With the same contract one could also generate other kind of "computed" values (for example sums, tokenized values, or rowid, as I suggested here: https://github.com/RMLio/RML-DataRetrieval/issues/5)

bjdmeest commented 7 years ago

Current work involves aligning RML with FnO and extending the processor to allow custom data processing instructions (see https://github.com/RMLio/RML-Mapper/tree/extension-fno).

It uses an extension to connect with functions, see the example below:

<#Person_Mapping>
  rml:logicalSource <#LogicalSource> ; # Specify the data source
  rr:subjectMap <#SubjectMap> ; # Specify the subject
  rr:predicateObjectMap <#NameMapping> . # Specify the predicate-object-map

<#NameMapping>
  rr:predicate dbo:title ; # Specify the predicate
  rr:objectMap <#FunctionMap> . # Specify the object-map

<#FunctionMap>
  fnml:functionValue [ # The object is the result of the function
    rml:logicalSource <#LogicalSource> ; # Use the same data source for input
    rr:predicateObjectMap [
      rr:predicate fno:executes ; # Execute `grel:titleCase`
      rr:objectMap [ rr:constant grel:titleCase ] ] ;
    rr:predicateObjectMap [
      rr:predicate grel:inputString ;
      rr:objectMap [ rr:reference "name" ] ] # Use as input the "name" reference
  ] .

In its current state, additional processing instruction can be added by including .java or .jar files in resources/functions, and update their metadata in resources/functions/metadata.json. The folder should be placed relative to the current working directory (see examples in the root of this project, branch extension-fno). Some implementations are available at https://github.com/fnoio

This work will be explained more in detail at ESWC2017: https://ruben.verborgh.org/publications/demeester_eswc_2017/

andimou commented 7 years ago

To add on the above comment, RML processor and in particular the core module is meant to be generic. A certain data value is provided and used to generate an RDF term. How this data value is extracted and if this data value is somehow processed is not the concern of the mapping function.

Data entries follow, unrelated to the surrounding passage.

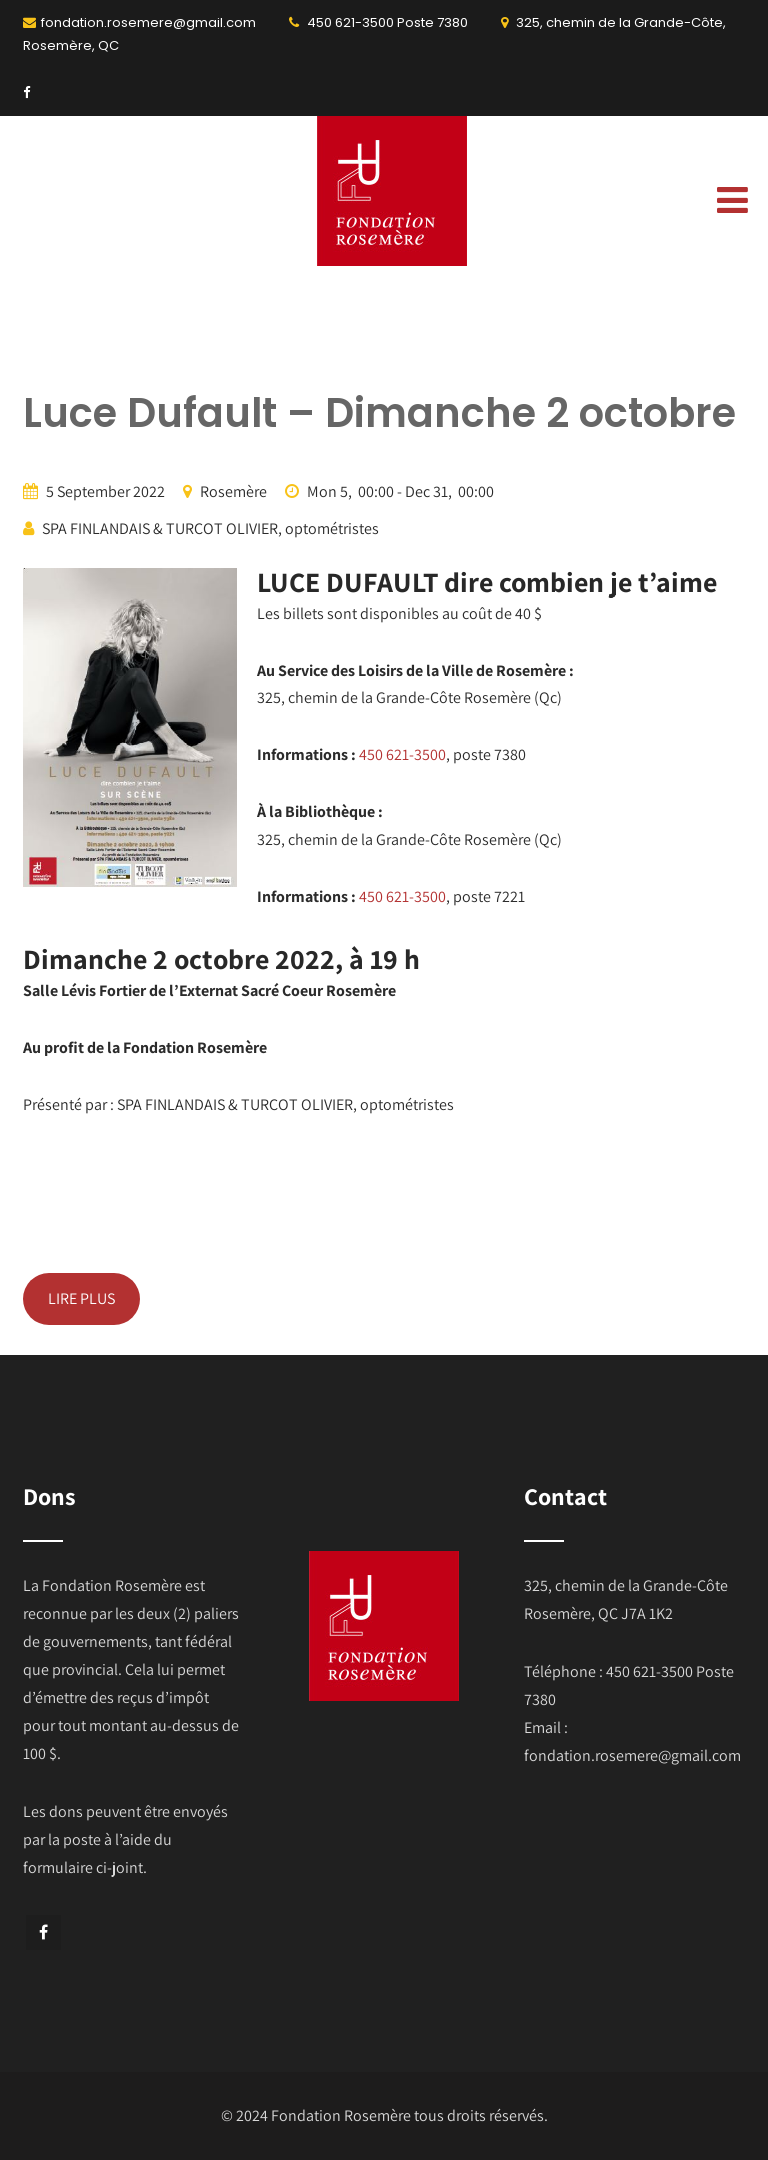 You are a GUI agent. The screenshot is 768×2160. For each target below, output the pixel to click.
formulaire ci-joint (83, 1867)
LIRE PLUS (81, 1298)
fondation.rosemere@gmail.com (148, 22)
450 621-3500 (350, 22) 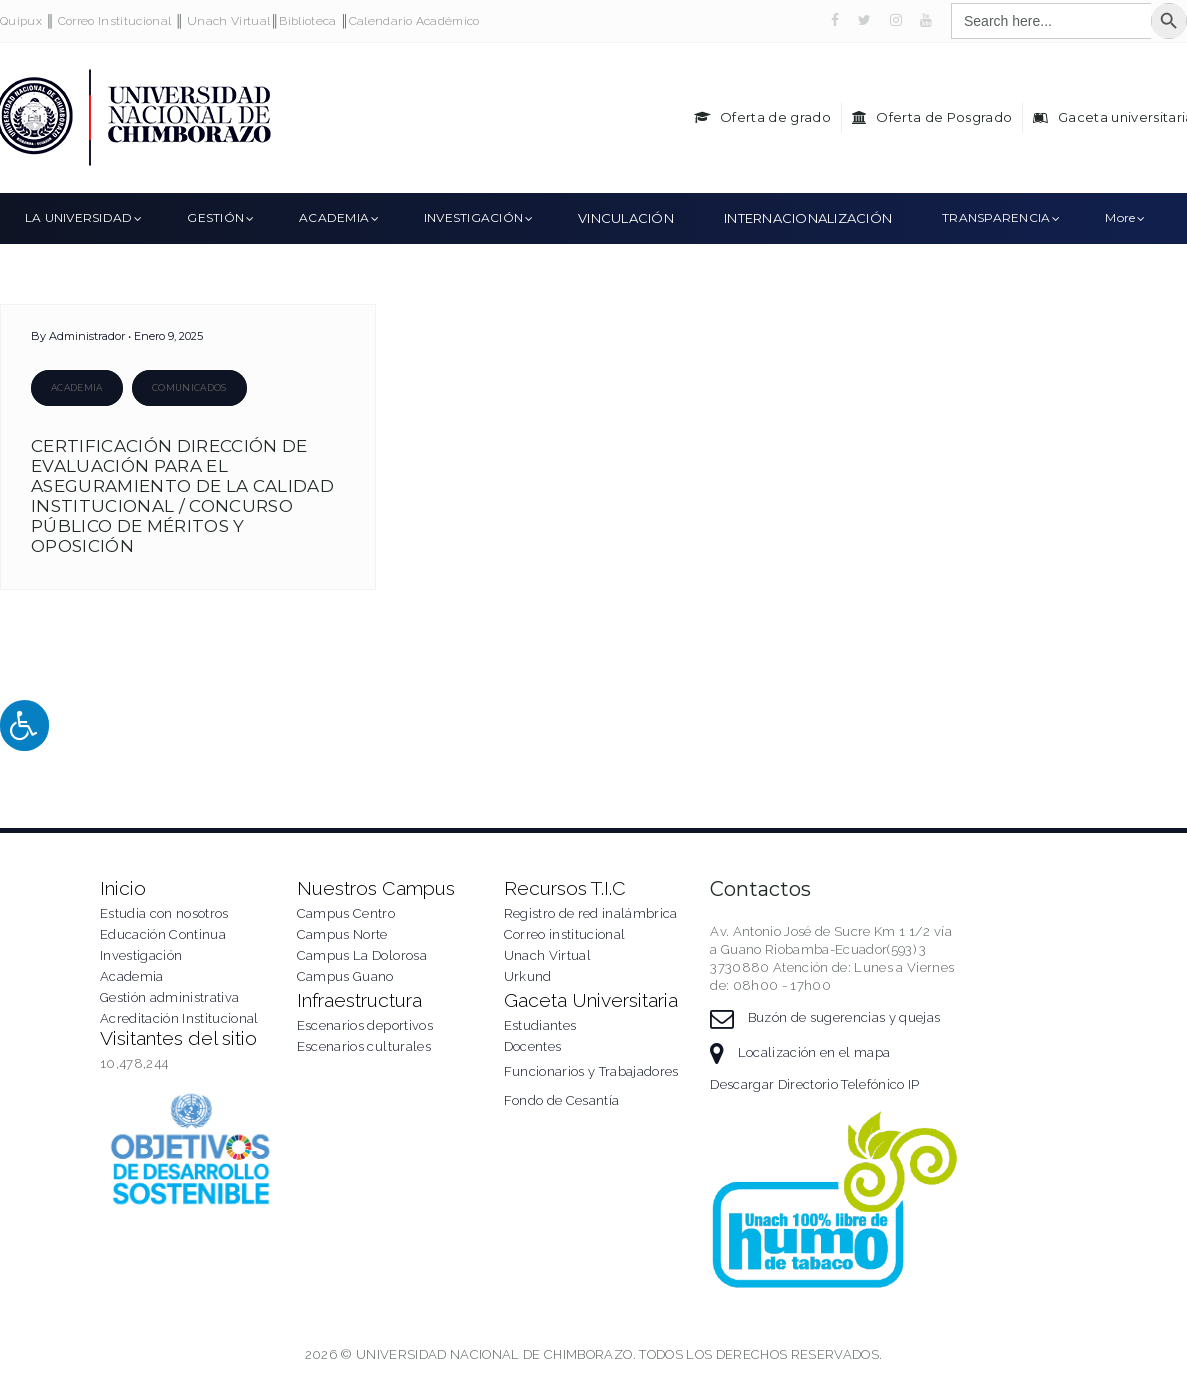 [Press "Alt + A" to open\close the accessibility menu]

RML and the RML Processor target a modular approach which allows data to be retrieved from different interfaces which might be different for different data providers. Data provider is responsible to describe their data access interfaces.

Similarly, desired data transformations differ among different data owners. Therefore, it's meaningful that each data owner "plugs" its own data transformations or reuses existing ones if they fit its needs. In this context, the core RML processor would not normalize the values, as the R2RML does not do so too.

pheyvaer commented 6 years ago

Hi,

We've updated the RMLMapper and it can now be found here. I think that the last reply by @bjdmeest solved the issue. If not, you can open a new issue at the repo of the new RMLMapper.